In the age of the pandemic, the difference between EBM and SBM is even more salient. The perfect example is ivermectin for COVID-19. As I wrote many moons ago, SBM mavens all immediately realized that, even if you accepted the rationale proposed at face value, ivermectin was incredibly implausible as an effective therapy for COVID-19 just based on the in vitro data alone. It was basic pharmacology. A drug (like ivermectin) that only inhibits the target protein at a concentration that is at least nearly 70-fold higher than the highest blood concentration of drug that can be safely achieved using standard dosing is incredibly unlikely to be an effective treatment.

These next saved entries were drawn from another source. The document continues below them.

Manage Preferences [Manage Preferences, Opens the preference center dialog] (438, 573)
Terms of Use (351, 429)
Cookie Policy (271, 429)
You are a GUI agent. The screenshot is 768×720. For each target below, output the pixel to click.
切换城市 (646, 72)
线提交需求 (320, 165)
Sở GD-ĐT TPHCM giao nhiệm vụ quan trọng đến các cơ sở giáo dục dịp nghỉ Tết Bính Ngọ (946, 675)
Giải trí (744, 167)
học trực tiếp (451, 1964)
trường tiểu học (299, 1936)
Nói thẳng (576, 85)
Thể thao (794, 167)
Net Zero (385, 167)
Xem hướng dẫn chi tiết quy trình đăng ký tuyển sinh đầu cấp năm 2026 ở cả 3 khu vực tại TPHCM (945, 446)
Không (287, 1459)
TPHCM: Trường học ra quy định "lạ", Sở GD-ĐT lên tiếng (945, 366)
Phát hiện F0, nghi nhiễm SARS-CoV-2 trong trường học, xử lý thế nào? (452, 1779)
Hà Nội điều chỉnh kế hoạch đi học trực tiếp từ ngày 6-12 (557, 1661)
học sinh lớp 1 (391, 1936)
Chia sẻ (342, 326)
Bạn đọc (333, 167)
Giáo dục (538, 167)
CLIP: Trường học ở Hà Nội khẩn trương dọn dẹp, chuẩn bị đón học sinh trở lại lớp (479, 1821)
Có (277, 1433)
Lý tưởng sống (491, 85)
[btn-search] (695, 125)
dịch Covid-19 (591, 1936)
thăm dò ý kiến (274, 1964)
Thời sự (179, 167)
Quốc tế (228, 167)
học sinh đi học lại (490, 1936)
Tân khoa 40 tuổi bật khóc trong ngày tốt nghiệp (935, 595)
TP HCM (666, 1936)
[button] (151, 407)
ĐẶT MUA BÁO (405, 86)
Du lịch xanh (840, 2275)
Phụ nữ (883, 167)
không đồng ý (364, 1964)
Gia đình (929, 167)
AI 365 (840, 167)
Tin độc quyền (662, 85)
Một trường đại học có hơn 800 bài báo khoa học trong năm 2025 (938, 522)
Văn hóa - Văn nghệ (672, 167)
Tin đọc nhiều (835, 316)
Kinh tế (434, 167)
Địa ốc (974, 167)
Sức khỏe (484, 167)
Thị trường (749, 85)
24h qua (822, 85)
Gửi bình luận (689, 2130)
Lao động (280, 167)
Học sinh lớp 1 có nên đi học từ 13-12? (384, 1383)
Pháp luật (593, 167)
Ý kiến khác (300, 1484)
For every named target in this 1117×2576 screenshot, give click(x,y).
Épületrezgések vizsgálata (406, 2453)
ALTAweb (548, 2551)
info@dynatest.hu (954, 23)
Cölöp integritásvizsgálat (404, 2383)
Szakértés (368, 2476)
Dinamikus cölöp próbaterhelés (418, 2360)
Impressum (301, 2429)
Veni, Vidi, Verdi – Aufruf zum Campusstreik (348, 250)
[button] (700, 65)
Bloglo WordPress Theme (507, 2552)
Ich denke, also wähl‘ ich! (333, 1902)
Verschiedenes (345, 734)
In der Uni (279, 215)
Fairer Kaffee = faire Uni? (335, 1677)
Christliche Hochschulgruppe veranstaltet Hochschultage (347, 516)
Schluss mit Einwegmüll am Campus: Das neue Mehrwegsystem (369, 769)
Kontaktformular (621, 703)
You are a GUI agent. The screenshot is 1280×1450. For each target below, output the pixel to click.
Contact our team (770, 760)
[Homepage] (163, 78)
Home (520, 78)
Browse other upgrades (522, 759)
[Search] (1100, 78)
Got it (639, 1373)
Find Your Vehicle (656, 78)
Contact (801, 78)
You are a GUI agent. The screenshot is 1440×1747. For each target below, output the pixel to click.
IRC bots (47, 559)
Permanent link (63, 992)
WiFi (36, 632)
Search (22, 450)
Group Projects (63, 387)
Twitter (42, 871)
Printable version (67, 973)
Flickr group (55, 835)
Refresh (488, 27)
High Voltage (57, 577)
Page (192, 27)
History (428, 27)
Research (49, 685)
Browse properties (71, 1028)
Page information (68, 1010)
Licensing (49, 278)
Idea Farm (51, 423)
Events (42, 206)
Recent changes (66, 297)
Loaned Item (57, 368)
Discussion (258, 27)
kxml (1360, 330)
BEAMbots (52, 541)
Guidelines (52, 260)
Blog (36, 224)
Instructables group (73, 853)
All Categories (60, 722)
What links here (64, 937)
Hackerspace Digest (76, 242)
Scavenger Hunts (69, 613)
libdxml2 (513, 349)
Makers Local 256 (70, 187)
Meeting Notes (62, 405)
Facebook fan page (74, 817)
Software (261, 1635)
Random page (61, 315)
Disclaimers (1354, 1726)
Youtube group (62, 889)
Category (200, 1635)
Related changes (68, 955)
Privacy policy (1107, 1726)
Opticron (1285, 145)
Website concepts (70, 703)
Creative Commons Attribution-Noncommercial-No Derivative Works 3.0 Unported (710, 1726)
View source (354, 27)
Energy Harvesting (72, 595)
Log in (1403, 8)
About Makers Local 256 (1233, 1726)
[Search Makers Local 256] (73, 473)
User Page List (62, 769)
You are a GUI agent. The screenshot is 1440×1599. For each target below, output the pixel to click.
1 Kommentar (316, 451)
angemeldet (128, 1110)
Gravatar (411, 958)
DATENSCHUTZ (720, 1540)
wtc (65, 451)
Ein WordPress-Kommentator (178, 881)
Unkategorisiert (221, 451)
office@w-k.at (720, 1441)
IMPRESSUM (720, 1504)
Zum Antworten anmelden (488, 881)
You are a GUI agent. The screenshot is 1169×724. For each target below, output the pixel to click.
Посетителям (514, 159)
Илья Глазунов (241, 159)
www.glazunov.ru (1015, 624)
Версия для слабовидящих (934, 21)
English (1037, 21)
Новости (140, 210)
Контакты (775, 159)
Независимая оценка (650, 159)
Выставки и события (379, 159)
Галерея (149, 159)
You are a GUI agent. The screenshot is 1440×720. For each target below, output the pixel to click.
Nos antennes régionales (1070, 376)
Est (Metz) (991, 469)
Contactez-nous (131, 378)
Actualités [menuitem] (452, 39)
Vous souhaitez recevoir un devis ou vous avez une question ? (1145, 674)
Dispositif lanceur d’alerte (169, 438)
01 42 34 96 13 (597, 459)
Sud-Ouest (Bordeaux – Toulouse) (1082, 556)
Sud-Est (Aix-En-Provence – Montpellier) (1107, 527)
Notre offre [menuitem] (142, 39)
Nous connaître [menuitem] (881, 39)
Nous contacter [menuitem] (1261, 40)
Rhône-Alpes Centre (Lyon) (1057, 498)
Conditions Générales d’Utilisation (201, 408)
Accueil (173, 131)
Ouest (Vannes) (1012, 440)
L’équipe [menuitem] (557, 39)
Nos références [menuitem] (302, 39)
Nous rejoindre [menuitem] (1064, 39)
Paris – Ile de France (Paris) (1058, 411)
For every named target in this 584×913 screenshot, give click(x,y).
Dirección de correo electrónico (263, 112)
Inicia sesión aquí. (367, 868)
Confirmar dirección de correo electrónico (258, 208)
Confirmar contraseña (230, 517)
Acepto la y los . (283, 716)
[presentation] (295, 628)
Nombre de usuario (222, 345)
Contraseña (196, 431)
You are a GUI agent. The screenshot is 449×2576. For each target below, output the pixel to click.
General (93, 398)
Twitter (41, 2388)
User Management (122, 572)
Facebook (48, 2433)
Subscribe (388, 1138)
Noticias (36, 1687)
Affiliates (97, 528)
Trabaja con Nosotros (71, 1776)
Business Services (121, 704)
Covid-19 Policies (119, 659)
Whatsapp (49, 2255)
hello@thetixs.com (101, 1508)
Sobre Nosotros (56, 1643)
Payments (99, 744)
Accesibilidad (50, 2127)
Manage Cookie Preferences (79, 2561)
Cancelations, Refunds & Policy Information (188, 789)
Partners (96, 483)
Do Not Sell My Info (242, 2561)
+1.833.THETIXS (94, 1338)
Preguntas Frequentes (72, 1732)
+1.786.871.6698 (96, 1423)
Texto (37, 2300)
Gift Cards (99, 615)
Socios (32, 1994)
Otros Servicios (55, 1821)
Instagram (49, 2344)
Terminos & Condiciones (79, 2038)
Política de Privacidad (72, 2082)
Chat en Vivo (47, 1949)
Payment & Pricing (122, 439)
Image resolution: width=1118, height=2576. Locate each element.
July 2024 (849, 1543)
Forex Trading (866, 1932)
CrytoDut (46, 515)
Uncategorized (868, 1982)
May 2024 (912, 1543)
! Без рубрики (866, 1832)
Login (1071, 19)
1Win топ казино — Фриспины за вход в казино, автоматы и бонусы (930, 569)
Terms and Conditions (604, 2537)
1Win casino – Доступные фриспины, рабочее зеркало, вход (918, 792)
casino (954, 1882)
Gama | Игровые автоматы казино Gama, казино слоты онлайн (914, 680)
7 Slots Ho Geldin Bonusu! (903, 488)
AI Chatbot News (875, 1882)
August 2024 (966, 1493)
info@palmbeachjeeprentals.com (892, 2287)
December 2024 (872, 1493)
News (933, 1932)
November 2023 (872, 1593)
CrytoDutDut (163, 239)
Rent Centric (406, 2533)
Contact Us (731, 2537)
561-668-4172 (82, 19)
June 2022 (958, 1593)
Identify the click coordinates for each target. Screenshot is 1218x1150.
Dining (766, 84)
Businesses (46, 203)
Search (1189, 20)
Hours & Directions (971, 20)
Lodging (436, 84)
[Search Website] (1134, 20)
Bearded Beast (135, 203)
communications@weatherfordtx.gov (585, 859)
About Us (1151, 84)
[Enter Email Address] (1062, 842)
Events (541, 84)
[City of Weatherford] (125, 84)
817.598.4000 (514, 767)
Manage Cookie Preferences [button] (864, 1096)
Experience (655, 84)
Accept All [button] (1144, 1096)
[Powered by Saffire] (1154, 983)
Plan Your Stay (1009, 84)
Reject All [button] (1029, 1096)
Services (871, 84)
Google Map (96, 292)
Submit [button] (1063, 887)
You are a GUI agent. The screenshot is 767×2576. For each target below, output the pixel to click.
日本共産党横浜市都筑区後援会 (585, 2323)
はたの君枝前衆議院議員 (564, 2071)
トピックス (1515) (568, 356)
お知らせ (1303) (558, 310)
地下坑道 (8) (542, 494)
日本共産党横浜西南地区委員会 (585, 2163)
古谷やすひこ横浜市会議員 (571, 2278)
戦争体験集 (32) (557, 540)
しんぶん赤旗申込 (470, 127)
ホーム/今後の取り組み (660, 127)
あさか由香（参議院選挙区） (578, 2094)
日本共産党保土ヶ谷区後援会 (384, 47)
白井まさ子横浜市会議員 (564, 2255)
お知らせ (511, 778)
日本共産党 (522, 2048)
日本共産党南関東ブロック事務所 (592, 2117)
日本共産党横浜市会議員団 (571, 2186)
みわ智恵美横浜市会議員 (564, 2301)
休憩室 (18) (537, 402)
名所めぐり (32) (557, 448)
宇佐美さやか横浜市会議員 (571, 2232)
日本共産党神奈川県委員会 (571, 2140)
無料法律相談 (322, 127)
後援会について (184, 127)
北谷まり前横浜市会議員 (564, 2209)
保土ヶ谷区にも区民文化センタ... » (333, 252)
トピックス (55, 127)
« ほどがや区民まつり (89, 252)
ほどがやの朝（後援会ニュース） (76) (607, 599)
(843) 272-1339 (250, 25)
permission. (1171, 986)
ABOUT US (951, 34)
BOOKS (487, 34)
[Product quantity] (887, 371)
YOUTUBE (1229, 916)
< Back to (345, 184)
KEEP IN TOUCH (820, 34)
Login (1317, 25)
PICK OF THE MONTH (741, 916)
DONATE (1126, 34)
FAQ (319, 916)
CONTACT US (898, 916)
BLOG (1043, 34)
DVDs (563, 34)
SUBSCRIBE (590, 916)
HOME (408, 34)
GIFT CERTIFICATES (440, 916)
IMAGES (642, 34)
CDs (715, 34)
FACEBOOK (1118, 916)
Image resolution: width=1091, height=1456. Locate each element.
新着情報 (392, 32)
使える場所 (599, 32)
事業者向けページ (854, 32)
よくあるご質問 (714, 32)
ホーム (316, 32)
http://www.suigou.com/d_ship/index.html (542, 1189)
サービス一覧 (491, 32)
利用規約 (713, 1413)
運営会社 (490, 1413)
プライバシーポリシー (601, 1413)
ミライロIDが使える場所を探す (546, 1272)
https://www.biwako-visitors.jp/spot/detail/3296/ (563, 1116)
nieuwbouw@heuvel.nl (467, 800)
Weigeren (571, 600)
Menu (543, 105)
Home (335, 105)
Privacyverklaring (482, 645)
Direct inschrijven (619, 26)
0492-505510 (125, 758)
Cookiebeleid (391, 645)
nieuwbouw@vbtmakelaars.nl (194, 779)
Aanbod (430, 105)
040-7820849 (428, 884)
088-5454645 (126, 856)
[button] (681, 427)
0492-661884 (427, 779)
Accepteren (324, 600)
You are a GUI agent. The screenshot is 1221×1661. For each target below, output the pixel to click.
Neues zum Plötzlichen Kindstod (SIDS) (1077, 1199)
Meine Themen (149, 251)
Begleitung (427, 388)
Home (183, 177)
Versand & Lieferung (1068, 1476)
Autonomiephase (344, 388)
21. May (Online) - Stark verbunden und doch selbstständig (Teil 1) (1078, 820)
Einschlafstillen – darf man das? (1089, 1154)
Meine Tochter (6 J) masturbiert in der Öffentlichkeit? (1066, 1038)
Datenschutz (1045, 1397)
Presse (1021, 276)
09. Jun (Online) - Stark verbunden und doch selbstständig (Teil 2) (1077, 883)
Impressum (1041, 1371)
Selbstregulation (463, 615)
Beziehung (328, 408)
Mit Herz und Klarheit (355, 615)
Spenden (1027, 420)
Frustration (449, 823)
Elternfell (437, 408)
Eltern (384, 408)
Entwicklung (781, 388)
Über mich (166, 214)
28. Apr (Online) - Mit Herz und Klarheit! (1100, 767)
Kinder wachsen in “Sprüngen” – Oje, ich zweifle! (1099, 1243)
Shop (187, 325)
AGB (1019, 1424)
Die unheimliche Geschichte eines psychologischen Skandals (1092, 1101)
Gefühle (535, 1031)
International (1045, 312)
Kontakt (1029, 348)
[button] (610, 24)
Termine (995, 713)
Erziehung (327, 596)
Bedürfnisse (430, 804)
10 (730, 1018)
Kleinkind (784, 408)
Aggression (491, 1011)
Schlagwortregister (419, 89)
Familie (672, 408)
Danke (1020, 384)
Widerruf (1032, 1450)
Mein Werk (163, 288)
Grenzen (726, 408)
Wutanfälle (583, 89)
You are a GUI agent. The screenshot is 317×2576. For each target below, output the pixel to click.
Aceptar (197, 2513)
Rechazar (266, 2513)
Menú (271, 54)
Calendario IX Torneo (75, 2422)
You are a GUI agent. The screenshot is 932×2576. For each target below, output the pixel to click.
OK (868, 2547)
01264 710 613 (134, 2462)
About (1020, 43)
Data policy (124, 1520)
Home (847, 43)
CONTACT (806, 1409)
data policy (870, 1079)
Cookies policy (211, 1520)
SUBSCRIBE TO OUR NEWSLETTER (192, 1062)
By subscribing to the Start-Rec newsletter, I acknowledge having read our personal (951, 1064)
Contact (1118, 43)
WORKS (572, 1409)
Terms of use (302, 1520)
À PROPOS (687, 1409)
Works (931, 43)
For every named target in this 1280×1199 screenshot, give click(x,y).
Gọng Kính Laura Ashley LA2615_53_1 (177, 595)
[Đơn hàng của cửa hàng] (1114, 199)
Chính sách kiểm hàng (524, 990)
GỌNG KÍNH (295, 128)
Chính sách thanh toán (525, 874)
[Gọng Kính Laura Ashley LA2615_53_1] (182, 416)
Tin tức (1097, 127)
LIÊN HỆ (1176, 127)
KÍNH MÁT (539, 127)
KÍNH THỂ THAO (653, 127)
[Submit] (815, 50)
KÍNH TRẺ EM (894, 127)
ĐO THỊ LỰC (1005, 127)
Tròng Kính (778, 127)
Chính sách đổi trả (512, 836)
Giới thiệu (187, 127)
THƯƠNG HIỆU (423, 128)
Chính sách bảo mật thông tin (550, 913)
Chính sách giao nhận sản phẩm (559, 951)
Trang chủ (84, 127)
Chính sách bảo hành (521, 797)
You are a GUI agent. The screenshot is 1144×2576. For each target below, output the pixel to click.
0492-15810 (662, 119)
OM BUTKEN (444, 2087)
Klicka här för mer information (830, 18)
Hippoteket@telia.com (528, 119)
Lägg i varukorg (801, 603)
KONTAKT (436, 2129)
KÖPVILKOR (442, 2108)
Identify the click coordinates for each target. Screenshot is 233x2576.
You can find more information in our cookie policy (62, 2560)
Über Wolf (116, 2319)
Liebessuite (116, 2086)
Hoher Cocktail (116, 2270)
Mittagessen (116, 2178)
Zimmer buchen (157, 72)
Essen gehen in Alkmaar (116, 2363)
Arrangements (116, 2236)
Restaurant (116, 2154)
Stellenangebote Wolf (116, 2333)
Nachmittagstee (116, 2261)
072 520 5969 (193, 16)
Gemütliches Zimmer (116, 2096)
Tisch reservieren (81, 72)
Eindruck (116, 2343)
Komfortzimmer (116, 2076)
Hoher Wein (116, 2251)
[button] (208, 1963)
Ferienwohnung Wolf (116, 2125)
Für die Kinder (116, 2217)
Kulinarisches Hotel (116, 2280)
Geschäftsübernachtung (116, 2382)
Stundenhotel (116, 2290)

It’s also a general principle that most highly effective drugs inhibit their target at nanomolar or ng/ml concentrations, not micromolar or μg/ml concentrations. Candidate drugs that only inhibit their target at such high concentrations, in general, tend to be incredibly unlikely to be useful drugs. Surprise! When higher quality RCTs were completed (compared to a number of low quality RCTs that showed an effect of ivermectin on COVID-19), it turned out that ivermectin is ineffective against the disease.
My hope now, as it was the last time I wrote about ivermectin, is that SBM thinking will be more likely to sway EBM adherents who don’t really take into account prior plausibility in evaluating RCT evidence and therefore take much longer to reach a conclusion that is obvious to SBM about a treatment, in the case of ivermectin that it doesn’t work against COVID-19. Unfortunately, the example of acupuncture tells me that it’s unlikely that this will ever happen, given that decades after it was apparent that acupuncture is nothing more than a theatrical placebo, studies like this one are still being carried out and reported as positive when, for all practical purposes, they are not.